Claude Desktop (macOS) attached to Claude Code sessions running on a remote Linux VM. When the laptop lid closes while a session has a tool call in flight, that tool call hangs for exactly 600 s and then resolves to a phantom rejection:

The user doesn't want to take this action right now. STOP what you are doing and wait for the user to tell you how to proceed.

with is_error: true and toolUseResult: "Error: undefined". The model obeys the STOP and ends the turn, so every actively-working session silently dies ~10 minutes after the lid closes — all of them at once when several sessions are mid-turn.
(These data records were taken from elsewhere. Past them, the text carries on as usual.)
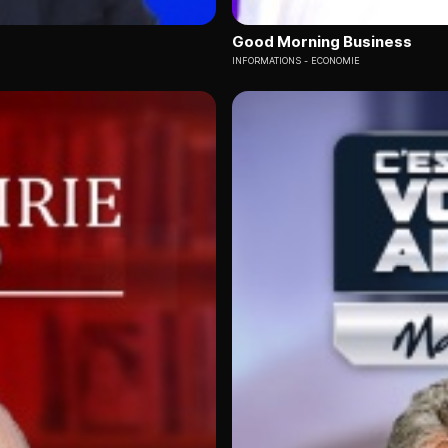
Good Morning Business
INFORMATIONS
ECONOMIE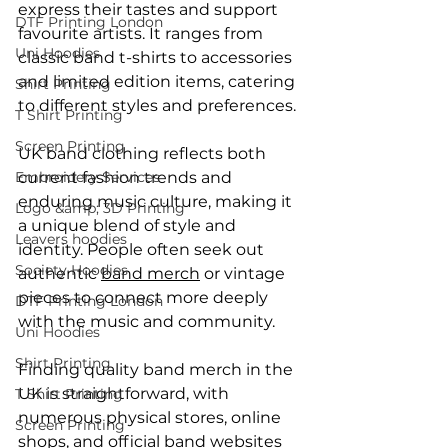
express their tastes and support 
DTF Printing London
favourite artists. It ranges from 
Uni Hoodies
classic band t-shirts to accessories 
and limited edition items, catering 
Shirt Printing
to different styles and preferences.
T Shirt Printing
Screen Printing
UK band clothing reflects both 
Embroidery Services
current fashion trends and 
enduring music culture, making it 
Logo &amp; 3D Printing
a unique blend of style and 
Leavers hoodies
identity. People often seek out 
Society Hoodies
authentic 
band merch
 or vintage 
pieces to connect more deeply 
DTF Printing London
with the music and community.
Uni Hoodies
Shirt Printing
Finding quality band merch in the 
UK is straightforward, with 
T Shirt Printing
numerous physical stores, online 
Screen Printing
shops, and official band websites 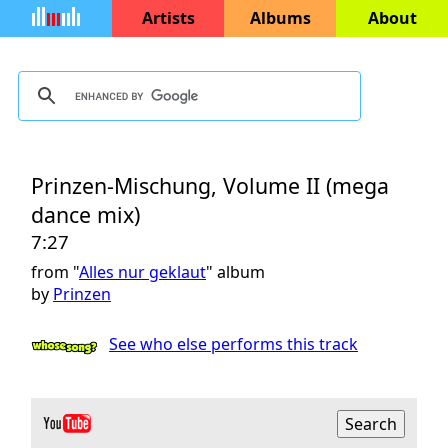
Artists
Albums
About
Prinzen-Mischung, Volume II (mega
dance mix)
7:27
from "
Alles nur geklaut
" album
by
Prinzen
See who else performs this track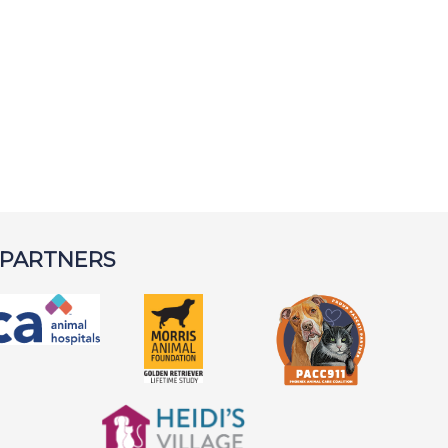
 PARTNERS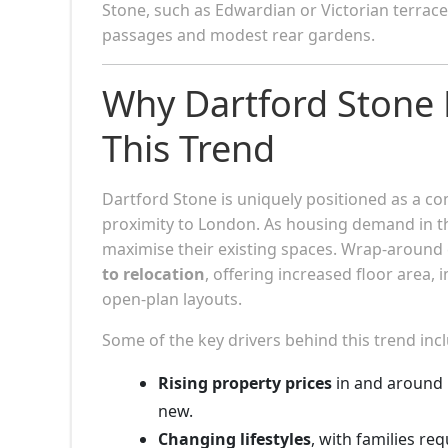
Stone, such as Edwardian or Victorian terra
passages and modest rear gardens.
Why Dartford Stone
This Trend
Dartford Stone is uniquely positioned as a c
proximity to London. As housing demand in th
maximise their existing spaces. Wrap-around e
to relocation
, offering increased floor area,
open-plan layouts.
Some of the key drivers behind this trend inc
Rising property prices
in and around 
new.
Changing lifestyles
, with families re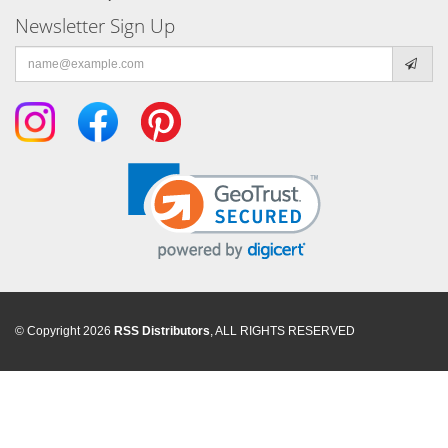
Newsletter Sign Up
Email
address
© Copyright 2026
RSS Distributors
, ALL RIGHTS RESERVED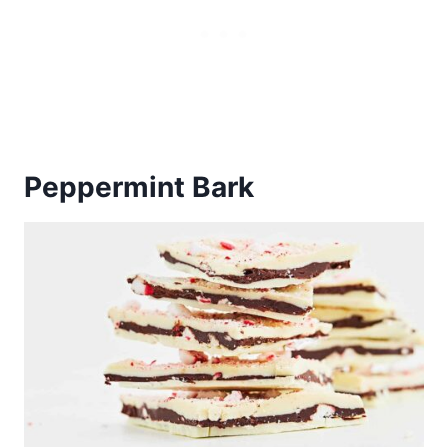
Peppermint Bark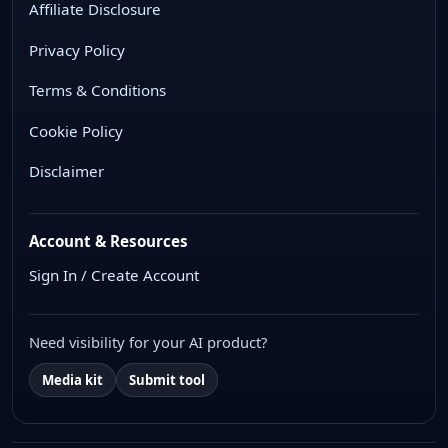
Affiliate Disclosure
Privacy Policy
Terms & Conditions
Cookie Policy
Disclaimer
Account & Resources
Sign In / Create Account
Need visibility for your AI product?
Media kit
Submit tool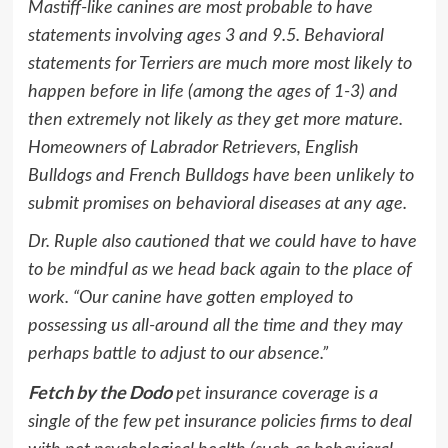
Mastiff-like canines are most probable to have
statements involving ages 3 and 9.5. Behavioral
statements for Terriers are much more most likely to
happen before in life (among the ages of 1-3) and
then extremely not likely as they get more mature.
Homeowners of Labrador Retrievers, English
Bulldogs and French Bulldogs have been unlikely to
submit promises on behavioral diseases at any age.
Dr. Ruple also cautioned that we could have to have
to be mindful as we head back again to the place of
work. “Our canine have gotten employed to
possessing us all-around all the time and they may
perhaps battle to adjust to our absence.”
Fetch by the Dodo
pet insurance coverage is a
single of the few pet insurance policies firms to deal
No prompt was ever shown, nothing was rejected by the user, and the affected tools (Read, Edit, Write, MCP calls) were all covered by "defaultMode": "bypassPermissions" and explicit permissions.allow rules.

This is the same defect previously reported in #65934 (there via VS Code code serve-web; same 600 000 ms timeout to the millisecond, same string, same toolUseResult: "Error: undefined"). #65934 was auto-closed as a duplicate of #35005, but #35005 is a different bug — see "Mis-dedup" below. As far as I can tell this defect is currently untracked.

Environment

  • Client: Claude Desktop for macOS 1.12603.1 (3df4fd, 2026-06-11 build); disconnect trigger = laptop lid close (sleep)
  • Remote: Linux VM (GCP, kernel 6.8.0-1060-gcp); Desktop remote runner under ~/.claude/remote/run/<id>/rpc.sock, session processes launched from ~/.claude/remote/ccd-cli/2.1.170; standalone CLI on the VM is 2.1.174
  • Permissions: "defaultMode": "bypassPermissions" in ~/.claude/settings.json, plus a broad permissions.allow list that includes bare Read, Edit, Write
  • Hooks: PreToolUse on Bash (dcg) and on AskUserQuestion only — neither matches the denied tools, and both emit their own distinct deny strings (verified; see "Ruled out")

Evidence

1. Every denial is exactly tool_use + 600.0 s

Sweep of all session transcripts on the VM (~/.claude/projects/*/*.jsonl): 25+ denial events across 19 sessions on 7 distinct days (2026-06-03 → 2026-06-12), every single one exactly 600.0xx s after its tool_use. Representative sample (UTC):

| Date | tool_use ts | deny ts | Δ | Tool | Session |
|---|---|---|---|---|---|
| Jun 12 | 07:59:16.073 | 08:09:16.089 | 600.016 s | Read (file in cwd) | e9891c6a |
| Jun 12 | 07:59:20.077 | 08:09:20.088 | 600.011 s | Read (file in cwd) | f34501a1 |
| Jun 11 | 16:04:53.454 | 16:14:53.488 | 600.034 s | Edit | 242fe0ab |
| Jun 11 | 16:07:11.886 | 16:17:11.900 | 600.014 s | Read | f08b6dfb |
| Jun 11 | 16:38:54.847 | 16:48:54.858 | 600.011 s | MCP (Linear save_comment) | a0a16a48 |
| Jun 10 | 12:44:51.157 | 12:54:51.184 | 600.027 s | Read | 9163f00d |
| Jun 09 | 16:22:05.772 | 16:32:05.786 | 600.014 s | Read | cab1b95f |
| Jun 08 | 06:55:17.834 | 07:05:17.846 | 600.012 s | Read | 3421ecc2 |

600.011–600.034 s, never less, never more — i.e. a 600 000 ms default timeout, not a human.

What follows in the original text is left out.